The payday loan industry is hedging its bets in Congress in its long-time effort to defund and defund the CFPB as their case was met with ‘broad skepticism’ in the Supreme Court, especially as the CFPB’s independent funding structure mirrors funding mechanisms used since the republic’s founding – crushing claims the agency is not constitutional.

Predatory lenders are greasing the palms of Republicans in Congress who endorsed their legal scheme for gutting the nation’s top consumer advocate. It’s all part of the plan for payday lenders notorious for trapping families in debt with triple-digit interest rates that hate that the Consumer Financial Protection Bureau is constitutional and can’t be bought and paid for. Predatory lenders are counting on those who do the bidding of corporations in Congress to finish the job of rolling back consumer protections for millions of Americans. Since the CFPB’s inception, the financial industry and their lackeys in Congress have tried to shut it down all because it’s an agency that puts consumers before corporations. That’s why industries that price-gouge everyday Americans have had it out for the CFPB since day one.”

Accountable.US’ Liz Zelnick, the group behind the Defend American Consumers project.

Among the key findings in Accountable.US’ report, Rep. Bill Posey (R-FL-8) received $7,500 from the MacKechnie Family, owners of payday company Amscot Financial, less than two weeks after signing onto the amicus brief. Founder Ian MacKechnie has a shady business history in Florida, receiving a life-time ban selling insurance after his company, Amscot Insurance, pled guilty to racketeering charges in August 1998. As Accountable.US has documented, CFSA is packed with people like MacKechnie with criminal and sleazy pasts.  

Another notable donation: Sen. Roger Wicker (R-MS) got $6,600 from CFSA board member Mike Hodges, the chairman and founder of payday lender Advance Financial. Mr. Hodges is the same payday executive infamously caught on tape during an industry webinar openly bragging that his contributions lead to regulatory rollbacks.  

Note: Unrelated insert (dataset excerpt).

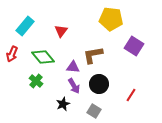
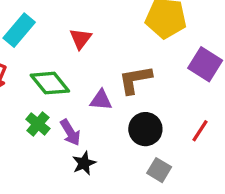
purple arrow: (74, 86) -> (70, 132), moved
red line: (131, 95) -> (200, 131), moved
gray square: (94, 111) -> (159, 170), moved

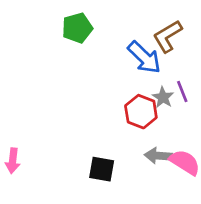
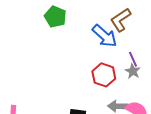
green pentagon: (77, 28) -> (55, 17), turned -30
gray star: (163, 97) -> (133, 71), moved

The payday loan industry strategy is clear: if the Supreme Court rules against the CFPB’s independent funding structure, the industry is already buttering up Members to defund the agency during appropriations. If SCOTUS rules in favor of the CFPB and its strong argument that its funding structure mirrors funding mechanisms used since the republic’s founding, industry will call in favors and turn up the heat on Congress to act on active bills to weaken the CFPB, which the Patrick McHenry-led House Financial Services Committee has advanced in recent months.